Assignment:
Filter the listing below for "biela" and report every line that has it.

Entries provided:
**********
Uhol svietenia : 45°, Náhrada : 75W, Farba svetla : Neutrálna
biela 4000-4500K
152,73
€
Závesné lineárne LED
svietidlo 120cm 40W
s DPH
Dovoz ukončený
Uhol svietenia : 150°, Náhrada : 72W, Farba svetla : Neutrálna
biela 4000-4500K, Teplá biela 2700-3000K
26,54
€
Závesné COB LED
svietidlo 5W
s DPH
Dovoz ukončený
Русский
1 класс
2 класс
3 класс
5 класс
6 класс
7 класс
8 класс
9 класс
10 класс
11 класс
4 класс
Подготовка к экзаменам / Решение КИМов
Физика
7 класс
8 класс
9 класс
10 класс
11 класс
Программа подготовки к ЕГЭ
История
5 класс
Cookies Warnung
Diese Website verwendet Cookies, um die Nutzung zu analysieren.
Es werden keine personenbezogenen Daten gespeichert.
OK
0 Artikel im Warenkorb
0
**********
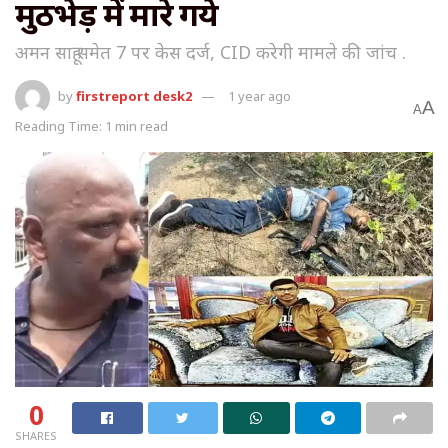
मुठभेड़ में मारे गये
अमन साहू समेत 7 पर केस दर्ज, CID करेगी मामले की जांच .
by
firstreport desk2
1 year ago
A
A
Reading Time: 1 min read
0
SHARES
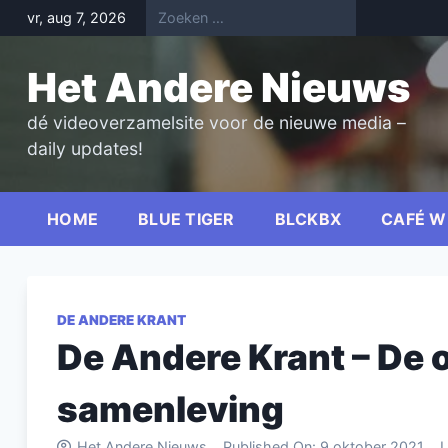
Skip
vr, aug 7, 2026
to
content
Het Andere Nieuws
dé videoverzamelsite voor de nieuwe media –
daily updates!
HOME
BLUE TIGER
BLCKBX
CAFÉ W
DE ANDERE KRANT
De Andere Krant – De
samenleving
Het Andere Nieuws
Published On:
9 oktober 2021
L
**********
Exercise result:
biela 4000-4500K
biela 4000-4500K, Teplá biela 2700-3000K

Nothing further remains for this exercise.